INSTRUCTIONS TO FOLLOW – Repeat the records below exactly, leaving out any pictures.

┄┄┄┄┄┄┄┄┄┄

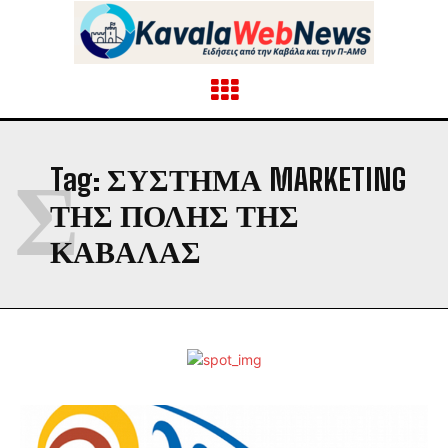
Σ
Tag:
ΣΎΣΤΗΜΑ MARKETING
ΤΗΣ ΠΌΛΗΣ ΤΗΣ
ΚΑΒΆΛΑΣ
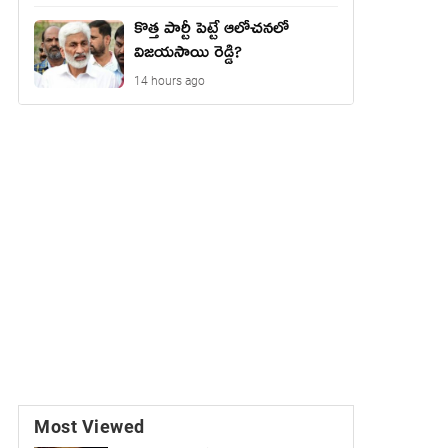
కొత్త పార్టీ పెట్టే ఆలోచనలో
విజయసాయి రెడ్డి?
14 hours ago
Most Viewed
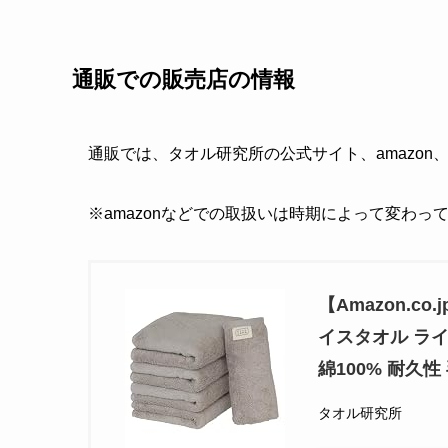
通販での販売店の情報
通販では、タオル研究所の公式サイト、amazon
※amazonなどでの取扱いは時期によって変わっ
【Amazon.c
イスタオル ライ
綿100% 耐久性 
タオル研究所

┄┄┄┄┄┄┄┄┄┄

WRITTEN ANSWER –
Σ
Tag:
ΣΎΣΤΗΜΑ MARKETING
ΤΗΣ ΠΌΛΗΣ ΤΗΣ
ΚΑΒΆΛΑΣ
కొత్త పార్టీ పెట్టే ఆలోచనలో
విజయసాయి రెడ్డి?
14 hours ago
Most Viewed
通販での販売店の情報
通販では、タオル研究所の公式サイト、amazon
※amazonなどでの取扱いは時期によって変わっ
【Amazon.c
イスタオル ライ
綿100% 耐久性 
タオル研究所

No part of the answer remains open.